Joke Collection Website - Blessing messages - On-call mechanism for effective operation and maintenance

On-call mechanism for effective operation and maintenance

[Editor's note] Chen Bolong, the author of this article, is the founder of OneAlert, a cloud early warning platform, and has been engaged in IT operation management and cloud computing for over 10 years.

The development of Internet technology is inseparable from the support of operation and maintenance. There is no bug-free program and no problem-free system. It is not terrible to have problems and failures.

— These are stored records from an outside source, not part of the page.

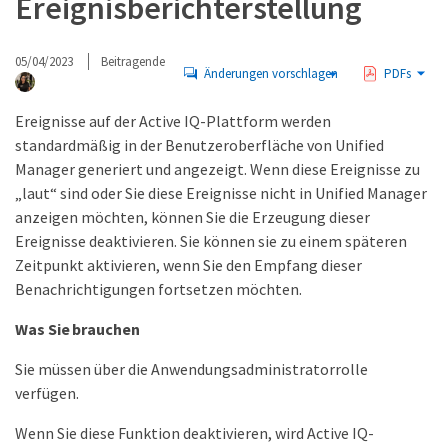
Ereignisberichterstellung
05/04/2023
Beitragende
Änderungen vorschlagen
PDFs
Ereignisse auf der Active IQ-Plattform werden
standardmäßig in der Benutzeroberfläche von Unified
Manager generiert und angezeigt. Wenn diese Ereignisse zu
„laut“ sind oder Sie diese Ereignisse nicht in Unified Manager
anzeigen möchten, können Sie die Erzeugung dieser
Ereignisse deaktivieren. Sie können sie zu einem späteren
Zeitpunkt aktivieren, wenn Sie den Empfang dieser
Benachrichtigungen fortsetzen möchten.
Was Sie brauchen
Sie müssen über die Anwendungsadministratorrolle
verfügen.
Wenn Sie diese Funktion deaktivieren, wird Active IQ-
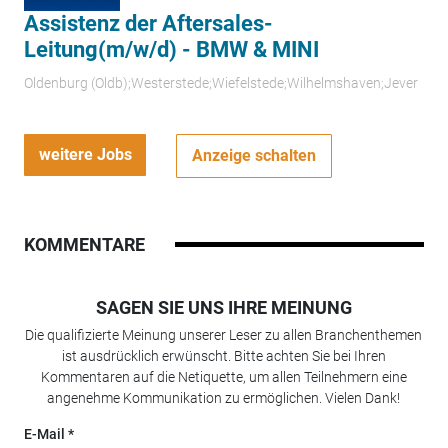
Assistenz der Aftersales-
Leitung(m/w/d) - BMW & MINI
Oldenburg (Oldb);Westerstede;Wiefelstede;Wilhelmshaven;Jever
weitere Jobs
Anzeige schalten
KOMMENTARE
SAGEN SIE UNS IHRE MEINUNG
Die qualifizierte Meinung unserer Leser zu allen Branchenthemen
ist ausdrücklich erwünscht. Bitte achten Sie bei Ihren
Kommentaren auf die Netiquette, um allen Teilnehmern eine
angenehme Kommunikation zu ermöglichen. Vielen Dank!
E-Mail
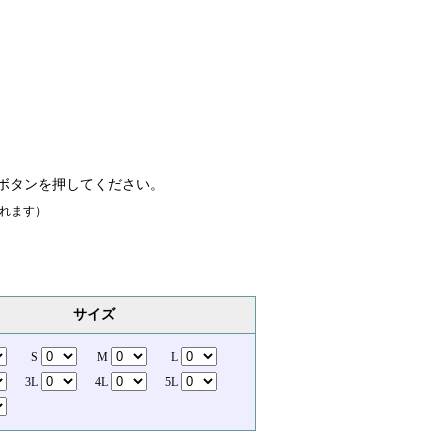
ボタンを押してください。
れます）
サイズ
S
M
L
3L
4L
5L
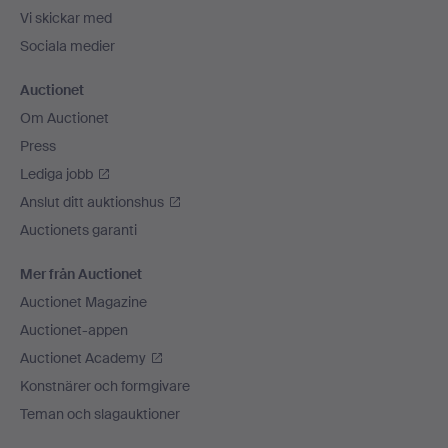
Vi skickar med
Sociala medier
Auctionet
Om Auctionet
Press
Lediga jobb
Anslut ditt auktionshus
Auctionets garanti
Mer från Auctionet
Auctionet Magazine
Auctionet-appen
Auctionet Academy
Konstnärer och formgivare
Teman och slagauktioner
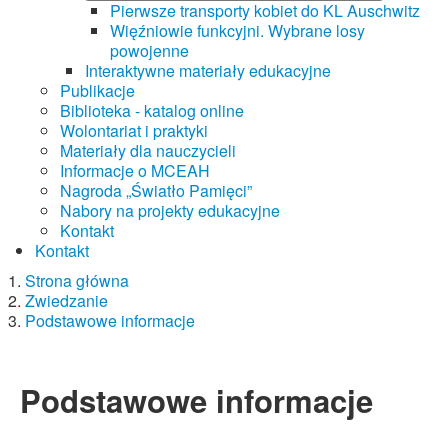
Pierwsze transporty kobiet do KL Auschwitz
Więźniowie funkcyjni. Wybrane losy
powojenne
Interaktywne materiały edukacyjne
Publikacje
Biblioteka - katalog online
Wolontariat i praktyki
Materiały dla nauczycieli
Informacje o MCEAH
Nagroda „Światło Pamięci”
Nabory na projekty edukacyjne
Kontakt
Kontakt
Strona główna
Zwiedzanie
Podstawowe informacje
Podstawowe informacje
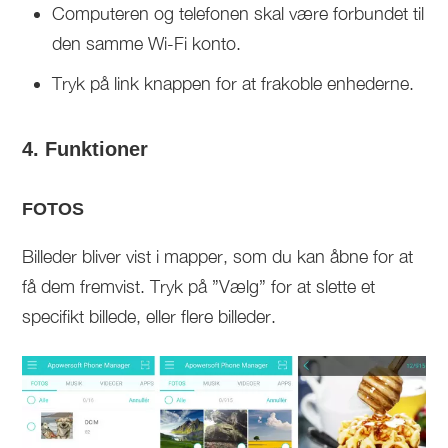
Computeren og telefonen skal være forbundet til
den samme Wi-Fi konto.
Tryk på link knappen for at frakoble enhederne.
4. Funktioner
FOTOS
Billeder bliver vist i mapper, som du kan åbne for at
få dem fremvist. Tryk på ”Vælg” for at slette et
specifikt billede, eller flere billeder.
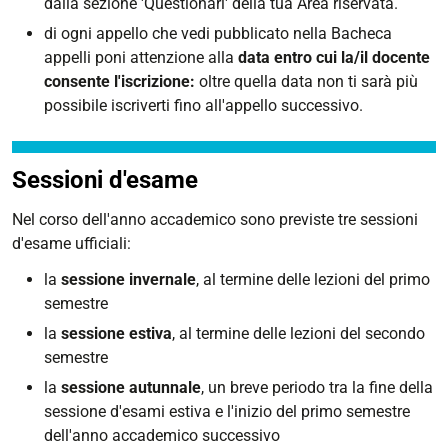
dalla sezione 'Questionari' della tua Area riservata.
di ogni appello che vedi pubblicato nella Bacheca
appelli poni attenzione alla
data entro cui la/il docente
consente l'iscrizione:
oltre quella data non ti sarà più
possibile iscriverti fino all'appello successivo.
Sessioni d'esame
Nel corso dell'anno accademico sono previste tre sessioni
d'esame ufficiali:
la
sessione invernale
, al termine delle lezioni del primo
semestre
la
sessione estiva
, al termine delle lezioni del secondo
semestre
la
sessione autunnale
, un breve periodo tra la fine della
sessione d'esami estiva e l'inizio del primo semestre
dell'anno accademico successivo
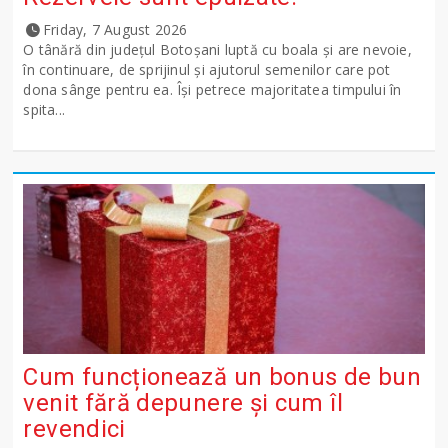
Friday, 7 August 2026
O tânără din județul Botoșani luptă cu boala și are nevoie,
în continuare, de sprijinul și ajutorul semenilor care pot
dona sânge pentru ea. Își petrece majoritatea timpului în
spita...
Cum funcționează un bonus de bun
venit fără depunere și cum îl
revendici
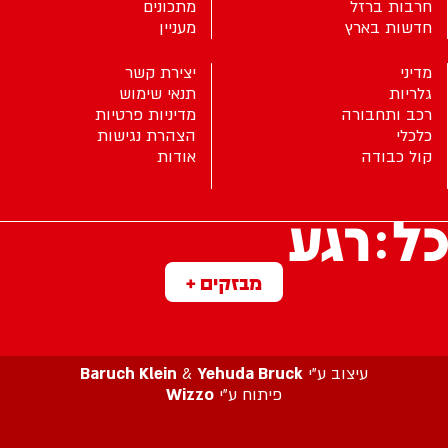
חרבות ברזל
מתכונים
חדשות בארץ
מעניין
מדיני
יצירת קשר
גלריות
תנאי שימוש
רכב ותחבורה
מדיניות פרטיות
כלכלי
הצהרת נגישות
קול כבודה
אודות
מבזקים +
עיצוב ע”י
Yehuda Bruck
&
Baruch Klein
פיתוח ע”י
Wizzo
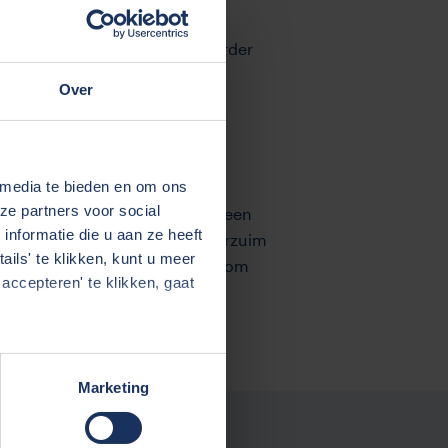
 werken altijd met gerichte
gever en werknemer direct verder
ct in beweging.
Over
 media te bieden en om ons
ze partners voor social
r én werknemer. Verzuim is geen
nformatie die u aan ze heeft
et professionals, maken we verzuim
ils' te klikken, kunt u meer
ment ondersteunt werkgevers om
accepteren' te klikken, gaat
Marketing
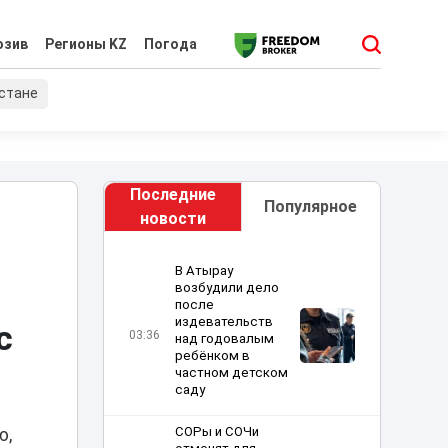
юзив
Регионы KZ
Погода
хстане
Последние
Популярное
новости
В Атырау
возбудили дело
после
издевательств
с
03:36
над годовалым
ребёнком в
частном детском
саду
СОРы и СОЧи
ю,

The terrible thing is that it can't be handled in an orderly way:

How to deal with the emergency driver effectively has become the key to operation and maintenance (especially for the operation and maintenance supervisor). I have been exposed to the operation and maintenance of a large number of companies. From start-ups, small and medium-sized companies and large companies, I summarized and shared some on-call mechanisms commonly used by most companies to help deal with emergencies in an orderly manner:

Basically, it is carried out around people, processes and tools, and refers to ITIL's management thought. If you are interested, you can also refer to it, especially the operation management of ITIL V3.

Most companies use monitoring tools such as zabbix, nagios and open-falcon to monitor hardware, networks and applications. There may be a problem of decentralized monitoring:

Alarm concentration means that all alarm events found in production monitoring are concentrated together, so it is enough for us to stare at a platform, and it is easy to analyze whether the problem is the same or similar.

If the monitoring tool is single, centralization is not the most necessary, but how to deal with it in an orderly manner is the core. The special operation and maintenance team consists of 3-5 people to dozens/hundreds of people, and it is necessary to sort out the support process and response mechanism.

If the management is more detailed, the business will be split to form a matrix. For example, the first line and the second line are based on different majors, such as teams responsible for networks and different applications.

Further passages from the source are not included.